_Task_
Could you copy every line of the data that contains "Interlinear"?

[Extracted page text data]
□ □ □

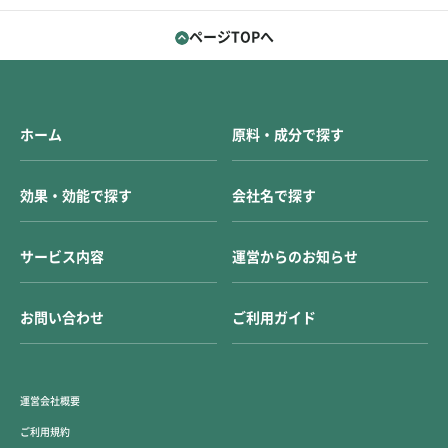
ページTOPへ
ホーム
原料・成分で探す
効果・効能で探す
会社名で探す
サービス内容
運営からのお知らせ
お問い合わせ
ご利用ガイド
運営会社概要
ご利用規約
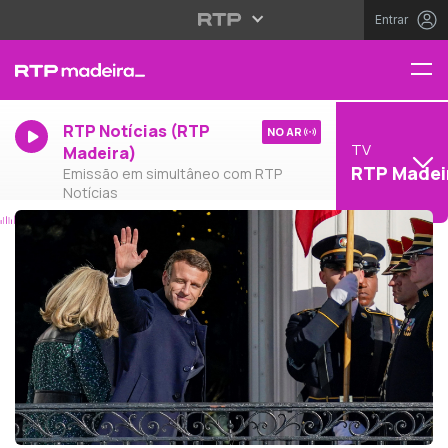
Entrar
RTP Notícias (RTP
NO AR
TV
Madeira)
RTP Madei
Emissão em simultâneo com RTP
Notícias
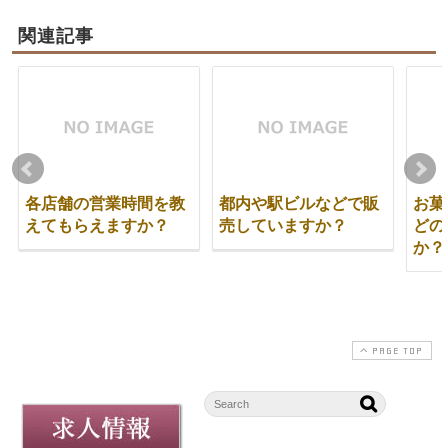
関連記事
各店舗の営業時間を教
都内や駅ビルなどで販
お菓
えてもらえますか？
売していますか？
どの
か？
PAGE TOP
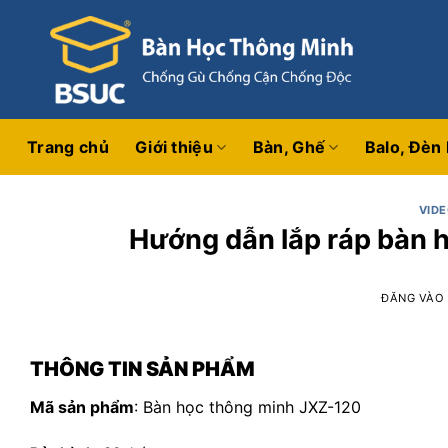
Bỏ
qua
nội
dung
Trang chủ
Giới thiệu
Bàn, Ghế
Balo, Đèn
VID
Hướng dẫn lắp ráp bàn 
ĐĂNG VÀ
THÔNG TIN SẢN PHẨM
Mã sản phẩm
: Bàn học thông minh JXZ-120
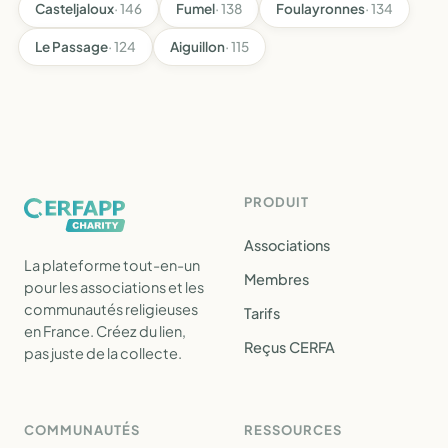
Casteljaloux
· 146
Fumel
· 138
Foulayronnes
· 134
Le Passage
· 124
Aiguillon
· 115
PRODUIT
Associations
La plateforme tout-en-un
Membres
pour les associations et les
communautés religieuses
Tarifs
en France. Créez du lien,
Reçus CERFA
pas juste de la collecte.
COMMUNAUTÉS
RESSOURCES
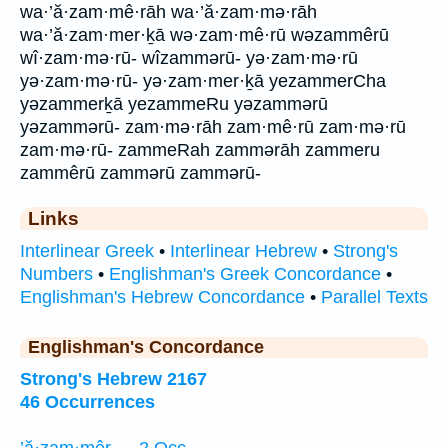
wa·’ă·zam·mê·rāh wa·’ă·zam·mə·rāh
wa·’ă·zam·mer·ḵā wə·zam·mê·rū wəzammêrū
wî·zam·mə·rū- wîzammərū- yə·zam·mə·rū
yə·zam·mə·rū- yə·zam·mer·ḵā yezammerCha
yəzammerḵā yezammeRu yəzammərū
yəzammərū- zam·mə·rāh zam·mê·rū zam·mə·rū
zam·mə·rū- zammeRah zammərāh zammeru
zammêrū zammərū zammərū-
Links
Interlinear Greek
•
Interlinear Hebrew
•
Strong's
Numbers
•
Englishman's Greek Concordance
•
Englishman's Hebrew Concordance
•
Parallel Texts
Englishman's Concordance
Strong's Hebrew 2167
46 Occurrences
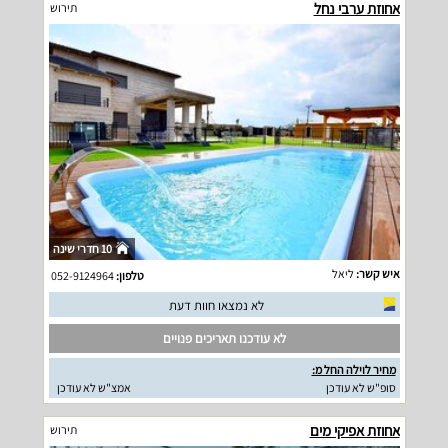
אחוזת ערבי נחל
תירוש
10 חדרי שינה
איש קשר:
ליאל
טלפון:
052-9124964
לא נמצאו חוות דעת
לא עודכנו תאריכים פנויים
מחיר לוילה החל מ:
סופ"ש לא עודכן
אמצ"ש לא עודכן
אחוזת אפיקי מים
תירוש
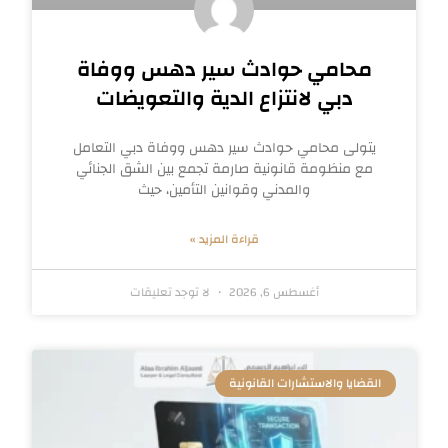
محامي حوادث سير دهس ووفاة
دبي لانتزاع الدية والتعويضات
يتولى محامي حوادث سير دهس ووفاة دبي التعامل
مع منظومة قانونية صارمة تجمع بين الشق الجنائي
والمدني وقوانين التأمين، حيث
قراءة المزيد »
أغسطس 6, 2026
لا توجد تعليقات
القضايا والاستشارات القانونية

□ □ □

_Exercise output_
Interlinear Greek
Interlinear Hebrew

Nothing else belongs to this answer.